Here’s what you need to know about the MP:

1. Election 2011

Young was born in Hong Kong and raised in Vancouver, where she graduated from Killarney Secondary School.

Young holds a sociology degree from the University of British Columbia. She has twins, and has been a foster mother for seven foster children.

She was elected to represent the Vancouver South riding in 2011 after she unseated Liberal incumbent, Ujjal Dosanjh.

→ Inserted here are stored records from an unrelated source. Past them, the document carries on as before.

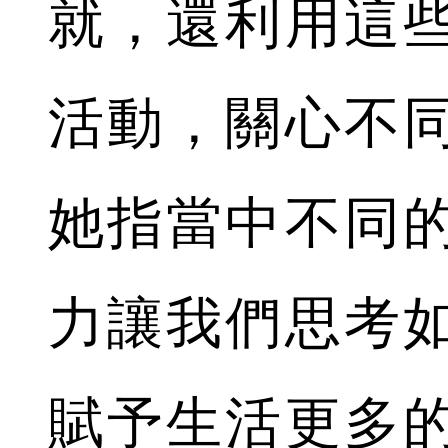
就，還利用這
活動，關心不
她指當中不同
力讓我們思考
賦予生活更多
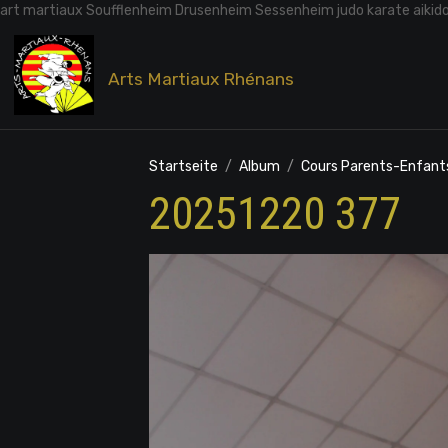
art martiaux Soufflenheim Drusenheim Sessenheim judo karate aikid
Arts Martiaux Rhénans
Startseite
Album
Cours Parents-Enfant
20251220 377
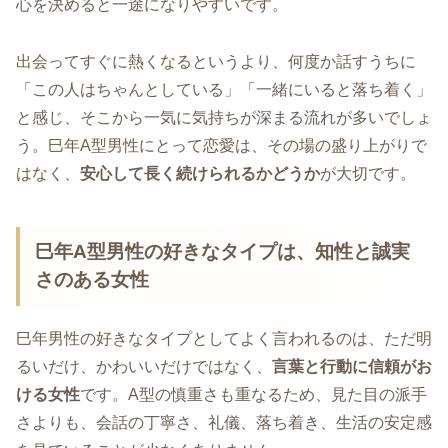
心を決めると一途になりやすいです。
出会ってすぐに熱くなるというより、何度か話すうちに
「この人はちゃんとしている」「一緒にいると落ち着く」
と感じ、そこから一気に気持ちが深まる流れが多いでしょ
う。巳年A型男性にとって恋愛は、その場の盛り上がりで
はなく、
安心して長く続けられるかどうか
が大切です。
巳年A型男性の好きなタイプは、知性と誠実
さのある女性
巳年男性の好きなタイプとしてよく言われるのは、ただ明
るいだけ、かわいいだけではなく、
言葉と行動に信頼がお
ける女性
です。A型の慎重さも重なるため、見た目の派手
さよりも、会話の丁寧さ、礼儀、落ち着き、生活の安定感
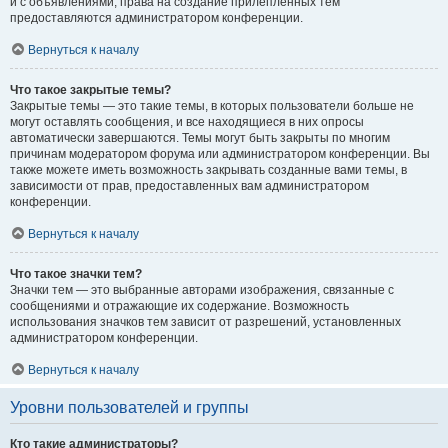
и с объявлениями, права на создание прилепленных тем
предоставляются администратором конференции.
Вернуться к началу
Что такое закрытые темы?
Закрытые темы — это такие темы, в которых пользователи больше не
могут оставлять сообщения, и все находящиеся в них опросы
автоматически завершаются. Темы могут быть закрыты по многим
причинам модератором форума или администратором конференции. Вы
также можете иметь возможность закрывать созданные вами темы, в
зависимости от прав, предоставленных вам администратором
конференции.
Вернуться к началу
Что такое значки тем?
Значки тем — это выбранные авторами изображения, связанные с
сообщениями и отражающие их содержание. Возможность
использования значков тем зависит от разрешений, установленных
администратором конференции.
Вернуться к началу
Уровни пользователей и группы
Кто такие администраторы?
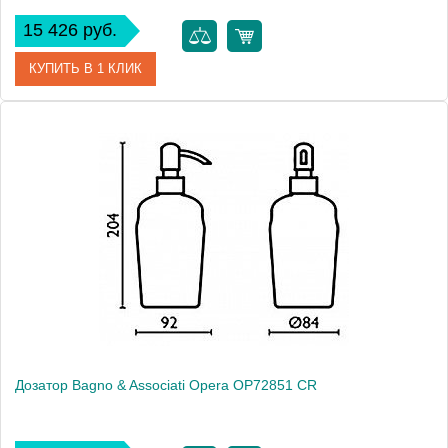
15 426 руб.
КУПИТЬ В 1 КЛИК
Артикул
OP 129 92 BR
Модель
Opera OP12992 BR
Производитель
Bagno & Associati
Высота, см
16.6000
Монтаж
подвесной
Дозатор Bagno & Associati Opera OP72851 CR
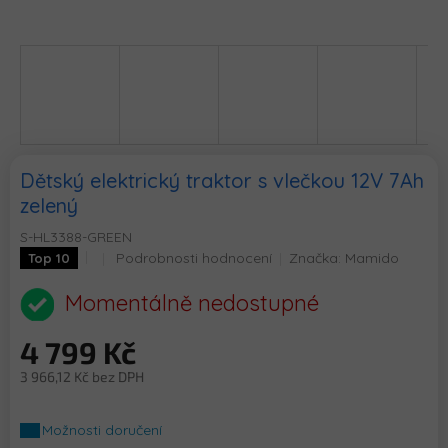
Dětský elektrický traktor s vlečkou 12V 7Ah
zelený
S-HL3388-GREEN
Průměrné
Podrobnosti hodnocení
Značka:
Mamido
Top 10
hodnocení
produktu
Momentálně nedostupné
je
0,0
4 799 Kč
z
5
3 966,12 Kč bez DPH
hvězdiček.
Měrná
cena:
Možnosti doručení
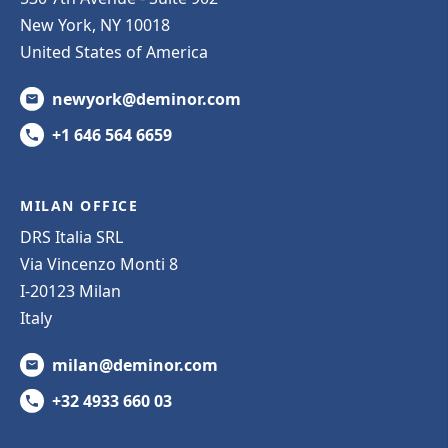
New York, NY 10018
United States of America
newyork@deminor.com
+1 646 564 6659
MILAN OFFICE
DRS Italia SRL
Via Vincenzo Monti 8
I-20123 Milan
Italy
milan@deminor.com
+32 4933 660 03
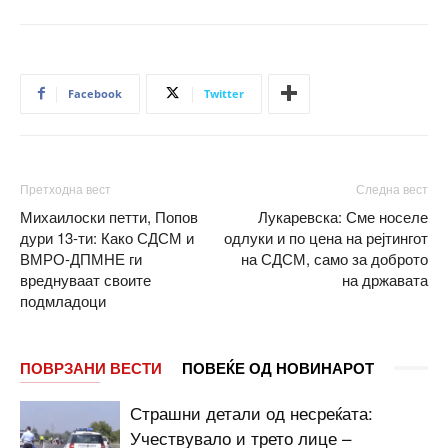
Facebook
Twitter
Претходна вест
Следна вест
Михаилоски петти, Попов
Лукаревска: Сме носеле
дури 13-ти: Како СДСМ и
одлуки и по цена на рејтингот
ВМРО-ДПМНЕ ги
на СДСМ, само за доброто
вреднуваат своите
на државата
подмладоци
ПОВРЗАНИ ВЕСТИ
ПОВЕЌЕ ОД НОВИНАРОТ
Страшни детали од несреќата:
Учествувало и трето лице –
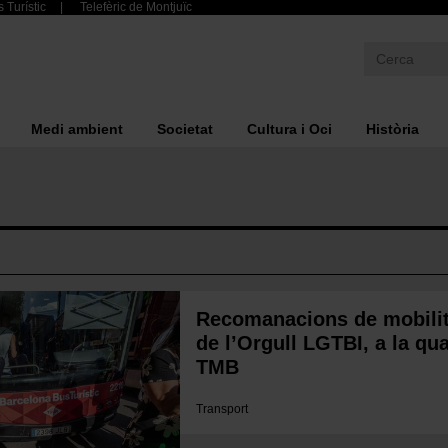
 Turístic
Telefèric de Montjuïc
Medi ambient
Societat
Cultura i Oci
Història
Recomanacions de mobilita
de l’Orgull LGTBI, a la qu
TMB
Transport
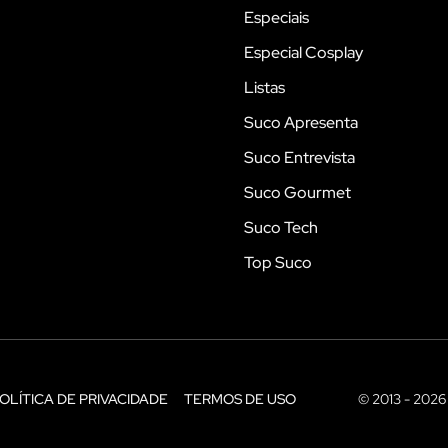
Especiais
Especial Cosplay
Listas
Suco Apresenta
Suco Entrevista
Suco Gourmet
Suco Tech
Top Suco
OLÍTICA DE PRIVACIDADE
TERMOS DE USO
© 2013 - 2026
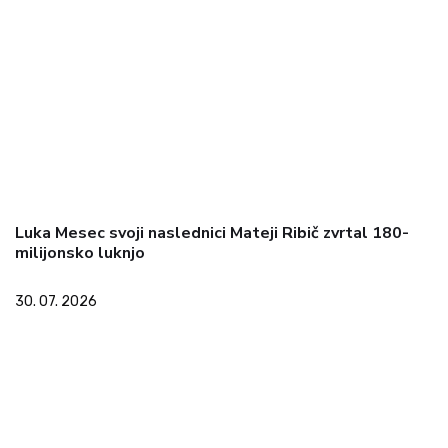
Luka Mesec svoji naslednici Mateji Ribič zvrtal 180-
milijonsko luknjo
30. 07. 2026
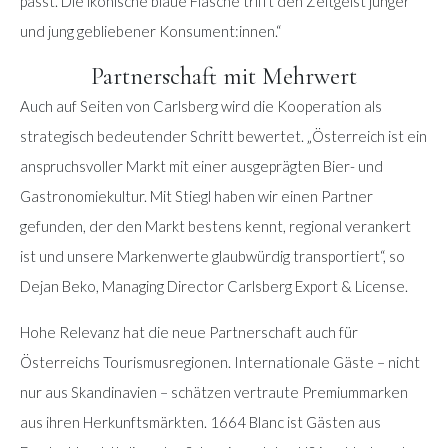
passt. Die ikonische blaue Flasche trifft den Zeitgeist junger
und jung gebliebener Konsument:innen.“
Partnerschaft mit Mehrwert
Auch auf Seiten von Carlsberg wird die Kooperation als
strategisch bedeutender Schritt bewertet. „Österreich ist ein
anspruchsvoller Markt mit einer ausgeprägten Bier- und
Gastronomiekultur. Mit Stiegl haben wir einen Partner
gefunden, der den Markt bestens kennt, regional verankert
ist und unsere Markenwerte glaubwürdig transportiert“, so
Dejan Beko, Managing Director Carlsberg Export & License.
Hohe Relevanz hat die neue Partnerschaft auch für
Österreichs Tourismusregionen. Internationale Gäste – nicht
nur aus Skandinavien – schätzen vertraute Premiummarken
aus ihren Herkunftsmärkten. 1664 Blanc ist Gästen aus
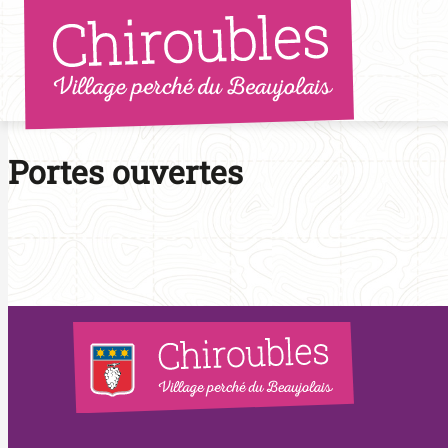
Aller
au
contenu
Portes ouvertes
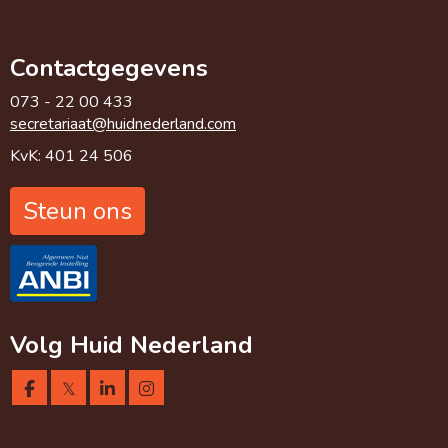
Contactgegevens
073 - 22 00 433
taairaterces
@huidnederland.com
KvK: 401 24 506
Steun ons
Volg Huid Nederland
𝕏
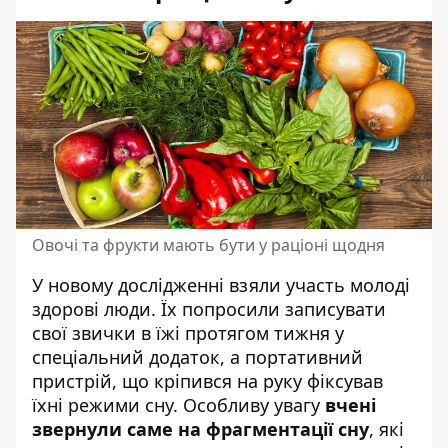
Овочі та фрукти мають бути у раціоні щодня
У новому дослідженні взяли участь молоді
здорові люди. Їх попросили записувати
свої звички в їжі протягом тижня у
спеціальний додаток, а портативний
пристрій, що кріпився на руку фіксував
їхні режими сну. Особливу увагу
вчені
звернули саме на фрагментації сну
, які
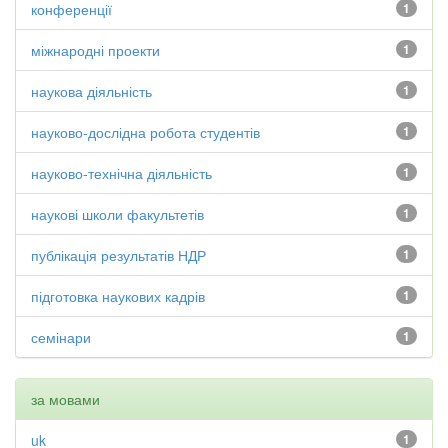
конференції
1
міжнародні проекти
1
наукова діяльність
1
науково-дослідна робота студентів
1
науково-технічна діяльність
1
наукові школи факультетів
1
публікація результатів НДР
1
підготовка наукових кадрів
1
семінари
1
за мовами
uk
1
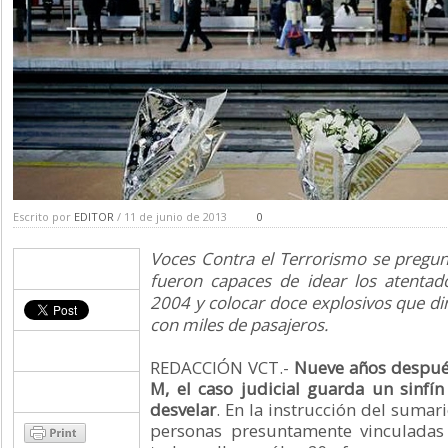
Escrito por
EDITOR
/ 11 de junio de 2013
0
Voces Contra el Terrorismo se pregunt
fueron capaces de idear los atenta
2004 y colocar doce explosivos que di
con miles de pasajeros.
REDACCIÓN VCT.-
Nueve años después
M, el caso judicial guarda un sinfí
desvelar
. En la instrucción del suma
personas presuntamente vinculadas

She is co-chair of the Canada-China Legislative Association, and a member of the Standing Committees of Transport, and Status of Women.

2. Endorsed by man acquitted in Air India bombing

During the 2011 election campaign, Dosanjh accused Young of campaigning with Ripudaman Singh Malik, one of the men acquitted in the Air India bombings.

Dosanjh said Young received Malik’s endorsement during a meeting at B.C. Khalsa School (of which Malik is a co-founder), and said teachers and parents were urged to support her.

Young denied the allegation. “Had I known he would be present or was involved with the school, I never would have attended,” Young said in a statement at the time.

“No one involved with the school, or Mr. Malik, is involved in my campaign, nor have I ever asked for his support. I strongly stand against terrorism.”

3. Controversy over federal contracts

The Conservatives refuted accusations of wrongdoing in 2008 after awarding a federal contract to Young’s consulting firm a few months after she ran for election as a party candidate.

The Canadian Press reported that Young’s firm received $578,590 from Citizenship and Immigration Canada to organize a conference in Toronto on teaching English to new immigrants.

The contract was awarded in April 2008, three months after Young was nominated to run for the Tories in South Vancouver.

She lost by just 20 votes in that election after a federal recount, according to data released by Simon Fraser University.

4. Legal fight with family

Members of Young’s family came out publicly to say they would not vote for her in 2011.

The Vancouver Province obtained court documents that showed Young was embroiled in a legal dispute with her siblings over their late father’s estate.

Her sister, Wai Ling Siu, filed a lawsuit in small claims court alleging that Young had not paid back a $14,000-loan from her father. Young said her father gave her the money as a gift, and would not comment on the alleged family feud, the newspaper said.

5. Bill to ‘protect critical infrastructure’

In December 2014, Young introduced Bill C-639 “to protect critical infrastructure.”

The legislation aimed to create a new offence in the Criminal Code that would make it illegal for anyone to destroy or damage critical infrastructure, or interrupt the use of that infrastructure.

The bill, she said, will “ensure that the consequences for those who commit these types of crimes reflect the severity of the offence.”

6. Foreign policy

Young was a member of a delegation to Israel in 2013, organized by The Centre for Israel & Jewish Affairs (CIJA).

In a debrief with CIJA after the study tour, Young reportedly “told the assembled group that her personal support for Israel is based on the ‘values shared by Canada and Israel,’ as well as the importance of Canada’s alliance with the only democracy in the region.”

She lauded the Canada-Korea free trade agreement last year in the House of Commons, and, in April, she welcomed Indian Prime Minister Narendra Modi during his visit to Vancouver.